I have spent a large chunk of the past two weekends trying to find some kind of instructions as to how to get audio into the native Asterisk “SLN” format. Specifically, I wanted to convert some mp3s of classical music (such as from Musopen) to SLN for music-on-hold. I was able to discern that SLN files are “raw” or headerless “wav” format, 16-bit signed PCM or signed linear (hence SLN). After several attempts to convert mp3s, wavs, and other things to this format, only to have them play as painfully loud static, I tried reversing the process and importing some working sample SLN files in Audacity.

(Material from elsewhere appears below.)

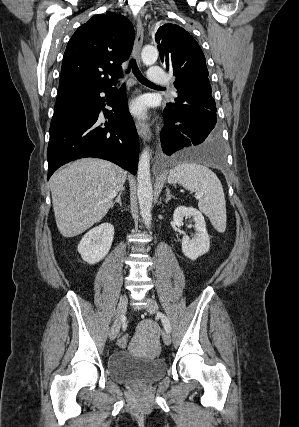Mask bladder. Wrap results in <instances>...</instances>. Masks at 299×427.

This led to the big ah-ha! moment of the weekend—the Asterisk SLN files are 16-bit little-endian signed PCM, whereas SoX, Audacity, et al, were putting out big-endian 16-bit signed PCM. I couldn’t for the life of me find an option to change the endiannes in Audacity, however.
In searching some more, I found that ffmpeg, one of the best swiss-army-knife-type audio/video conversion programs, specifically supports signed 16-bit little-endian PCM. Here’s the command to convert just about any audio (anything ffmpeg can handle) to the appropriate format for Asterisk music-on-hold:
ffmpeg -i "[input file]" -ar 8000 -ac 1 -acodec pcm_s16le -f s16le "[output file].sln"
You may also want to add a volume modifier, to make the music appropriately quiet for music-on-hold, and ffmpeg allows this to be specified in dB gain like “-vol -15dB”.
Comments 1
sox has options for endianness:
-L, –endian little
-B, –endian big
Thus, “-t raw -c 1 -r 8000 -L -s -2 filename.sln” should work, both for input and output.